COVID-19 ha messo a nudo quanto siano effettivamente estese le nostre supply chain e in quale misura molte catene di valore siano dipendenti dall’uso di componenti chiave provenienti dall’altro capo del mondo. Di conseguenza, potremmo assistere a una delocalizzazione dei centri produttivi e a qualche forma di de-globalizzazione. A sua volta, questo potrebbe determinare un calo dei fabbisogni di trasporto, dalle navi, ai camion e al trasporto aereo. L’epidemia di COVID-19 ha anche generato uno shock sul lato domanda. E le energie rinnovabili possono fungere da soluzione keynesiana. Un Green Deal guidato dagli investimenti potrebbe piacere a molti governi come soluzione nazionale per le economie temporaneamente indebolite.
La nostra Climate Transition Strategy è focalizzata sulle soluzioni tecnologiche e le opportunità per l’adattamento che dovrebbero acquisire crescenti quote di mercato nel corso di una tale transizione.

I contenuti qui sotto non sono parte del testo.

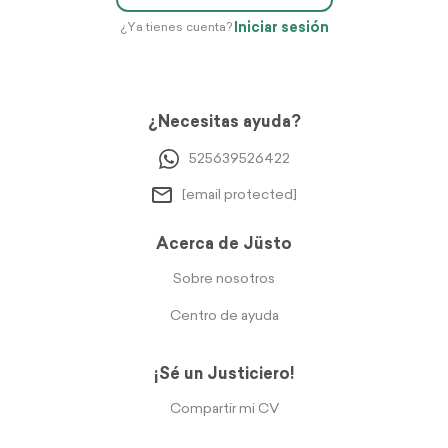
Iniciar sesión
¿Ya tienes cuenta?
¿Necesitas ayuda?
525639526422
[email protected]
Acerca de Jüsto
Sobre nosotros
Centro de ayuda
¡Sé un Justiciero!
Compartir mi CV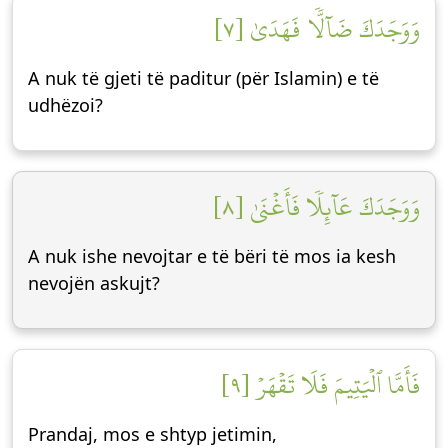
وَوَجَدَكَ ضَآلّٗا فَهَدَىٰ [٧]
A nuk të gjeti të paditur (për Islamin) e të
udhëzoi?
وَوَجَدَكَ عَآئِلٗا فَأَغۡنَىٰ [٨]
A nuk ishe nevojtar e të bëri të mos ia kesh
nevojën askujt?
فَأَمَّا ٱلۡيَتِيمَ فَلَا تَقۡهَرۡ [٩]
Prandaj, mos e shtyp jetimin,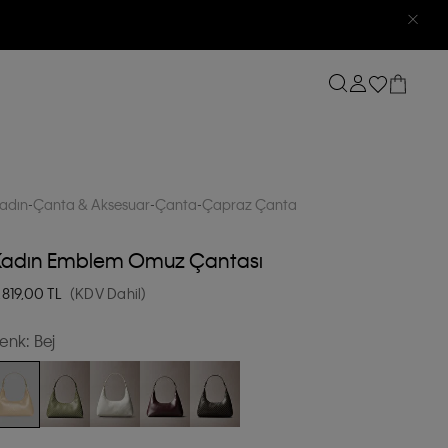
adın
Çanta & Aksesuar
Çanta
Çapraz Çanta
Kadın Emblem Omuz Çantası
.819,00
TL
(KDV Dahil)
enk:
Bej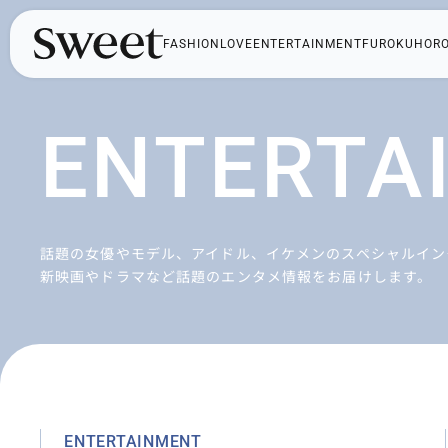
FASHION
LOVE
ENTERTAINMENT
FUROKU
HOR
ENTERTA
話題の女優やモデル、アイドル、イケメンのスペシャルイン
新映画やドラマなど話題のエンタメ情報をお届けします。
ENTERTAINMENT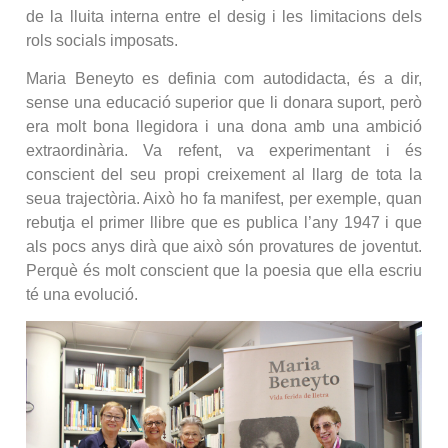
de la lluita interna entre el desig i les limitacions dels
rols socials imposats.
Maria Beneyto es definia com autodidacta, és a dir,
sense una educació superior que li donara suport, però
era molt bona llegidora i una dona amb una ambició
extraordinària. Va refent, va experimentant i és
conscient del seu propi creixement al llarg de tota la
seua trajectòria. Això ho fa manifest, per exemple, quan
rebutja el primer llibre que es publica l’any 1947 i que
als pocs anys dirà que això són provatures de joventut.
Perquè és molt conscient que la poesia que ella escriu
té una evolució.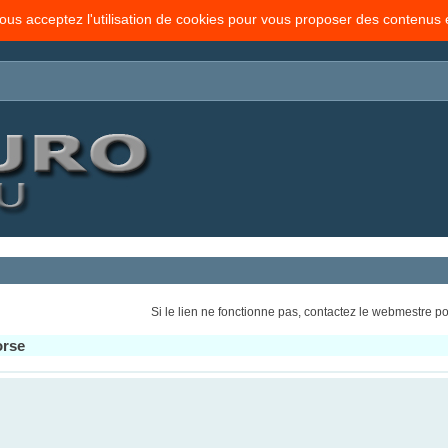
vous acceptez l'utilisation de cookies pour vous proposer des contenus
Si le lien ne fonctionne pas, contactez le webmestre pou
orse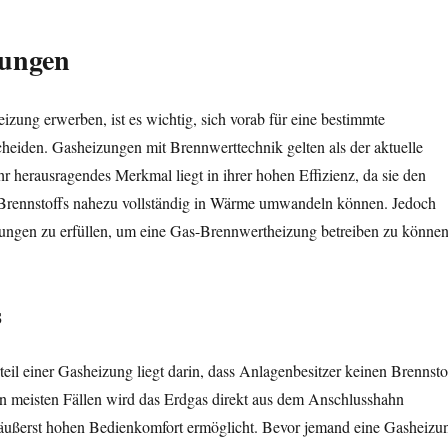
zungen
izung erwerben, ist es wichtig, sich vorab für eine bestimmte
heiden. Gasheizungen mit Brennwerttechnik gelten als der aktuelle
hr herausragendes Merkmal liegt in ihrer hohen Effizienz, da sie den
 Brennstoffs nahezu vollständig in Wärme umwandeln können. Jedoch
rungen zu erfüllen, um eine Gas-Brennwertheizung betreiben zu können
s
eil einer Gasheizung liegt darin, dass Anlagenbesitzer keinen Brennsto
en meisten Fällen wird das Erdgas direkt aus dem Anschlusshahn
äußerst hohen Bedienkomfort ermöglicht. Bevor jemand eine Gasheizu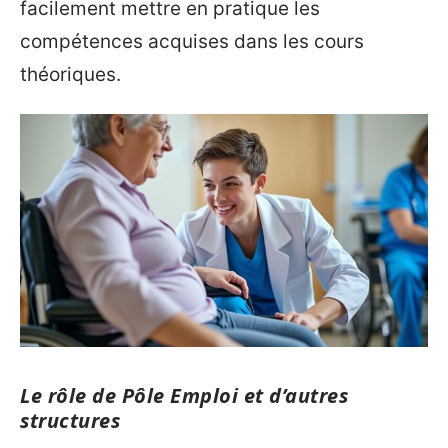
facilement mettre en pratique les
compétences acquises dans les cours
théoriques.
Le rôle de Pôle Emploi et d’autres
structures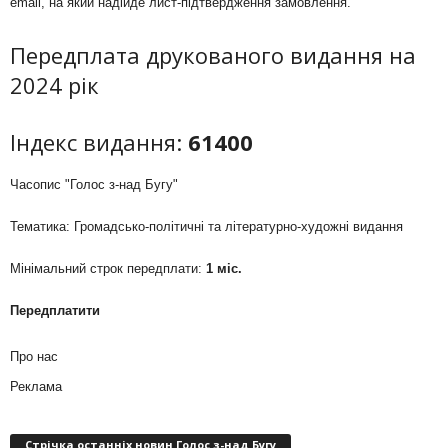
email, на який надійде лист-підтвердження замовлення.
Передплата друкованого видання на
2024 рік
Індекс видання:
61400
Часопис "Голос з-над Бугу"
Тематика: Громадсько-політичні та літературно-художні видання
Мінімальний строк передплати:
1 міс.
Передплатити
Про нас
Реклама
Стрічка останніх новин Голос з-над Бугу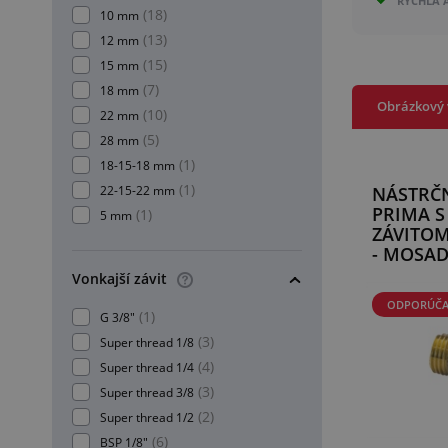
RÝCHLA 
(18)
10 mm
(13)
12 mm
(15)
15 mm
(7)
18 mm
Obrázkový 
(10)
22 mm
(5)
28 mm
(1)
18-15-18 mm
(1)
22-15-22 mm
NÁSTRČ
PRIMA S
(1)
5 mm
ZÁVITOM
- MOSA
Vonkajší závit
ODPORÚČ
(1)
G 3/8"
(3)
Super thread 1/8
(4)
Super thread 1/4
(3)
Super thread 3/8
(2)
Super thread 1/2
(6)
BSP 1/8"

I fornitori di petrolio sanno che la domanda di picco è cosa del passato, il che presumibilmente prolungherà la guerra dei prezzi nel lungo termine. Gran parte del petrolio più costoso prodotto al mondo nel settore delle energie tradizionali è particolarmente dannoso in termini di cambiamento climatico (petrolio artico, sabbie bituminose, combustione di metano dovuta al fracking). Il rischio che i produttori subiscano ingenti svalutazioni dovute alle attività irrecuperabili (“stranded”) aumenta con l’intensificarsi dello slancio a favore della transizione verso un'economia a zero emissioni nette. L’Arabia Saudita, che produce il petrolio praticamente meno costoso al mondo, potrebbe già essere “condannata” in termini di domanda di picco. Il paese sta sfruttando la ricchezza generata dal petrolio per diversificare la propria economia, rendendola meno dipendente dai combustibili fossili, ma al contempo utilizza la guerra dei prezzi per assicurarsi di poter estrarre più petrolio possibile, il più a lungo possibile. In questo scenario, i prezzi del petrolio potrebbero restare bassi. Questo, a sua volta, indirizzerebbe i capitali verso opportunità economicamente più attraenti nel settore energetico, consentendo la riallocazione degli indispensabili finanziamenti dai combustibili fossili verso investimenti più ecologici.